3. Triplets and Shell Voicings
You might want to build on a 12/8 feel by playing triplets in the right hand, as seen in Ex. 3. For the left hand, you can choose to play nothing at all, roots by themselves, third and seventh “shell” voicings, or even tenth voicings if you can reach. It’s also cool to open the voicings up, spreading the notes between both hands. Whatever voicings you use, remember to listen to the drummer and put everything right “in the pocket.”
4. Tremolos and Slippery Licks
When you want to kick things up a notch, try playing close voicings or even triplets in the left hand, and tremolo riffs and cool slippery licks in the right hand, as in Ex. 4. Full rhythmic coordination of both hands will take a while to get used to, because so many blues licks are out of time.

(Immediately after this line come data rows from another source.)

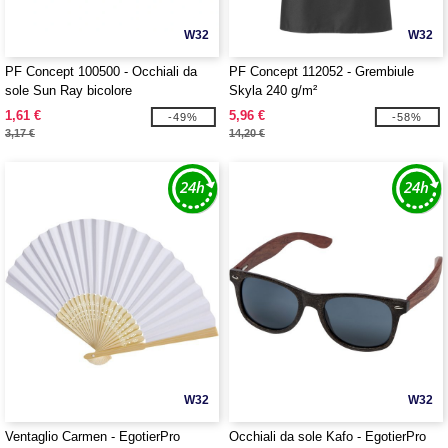
W32
W32
PF Concept 100500 - Occhiali da
PF Concept 112052 - Grembiule
sole Sun Ray bicolore
Skyla 240 g/m²
1,61 €
5,96 €
-49%
-58%
3,17 €
14,20 €
W32
W32
Ventaglio Carmen - EgotierPro
Occhiali da sole Kafo - EgotierPro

But no matter what you do in your left hand, don’t comp like you’re playing jazz. Play strong, because you might be the only rhythm instrument playing the chords.
5. Rocking Solo Riffs
During the last chorus of a solo, the whole band should open up and really rock, as illustrated in Ex. 5. This is your time to hook up with the bass player, drummer, and hopefully the guitarist, too. Play the boogie/rock left-hand pattern, and in the right hand you can riff loudly and frenetically in a high register. Out-of-time, four-finger repeated riffs work great, as do traditional rock and New Orleans-style riffs.